Taking the material as a whole, state how many of its lines contain "Good". Write the number and nothing more.

%%

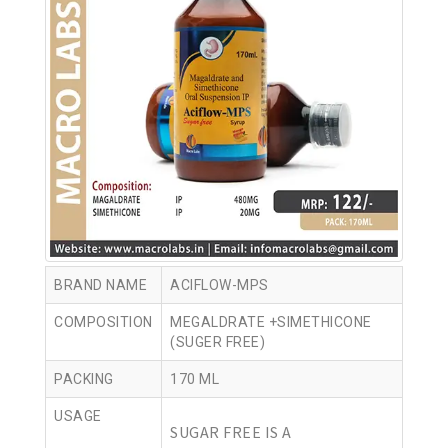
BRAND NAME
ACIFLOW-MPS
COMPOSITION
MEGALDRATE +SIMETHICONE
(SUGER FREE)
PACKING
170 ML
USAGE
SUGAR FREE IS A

%%
%%

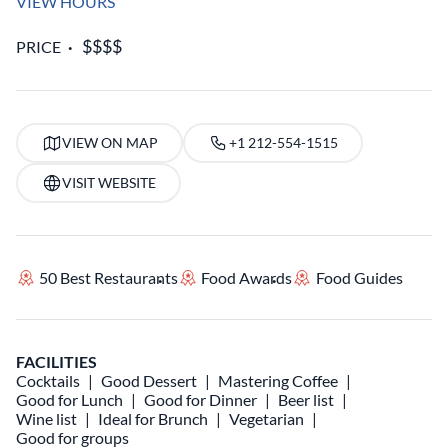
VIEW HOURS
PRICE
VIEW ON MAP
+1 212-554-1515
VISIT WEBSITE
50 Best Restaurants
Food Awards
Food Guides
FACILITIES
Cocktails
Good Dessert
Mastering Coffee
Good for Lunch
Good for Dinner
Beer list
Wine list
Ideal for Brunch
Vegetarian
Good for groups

%%

- _Solution below_: 4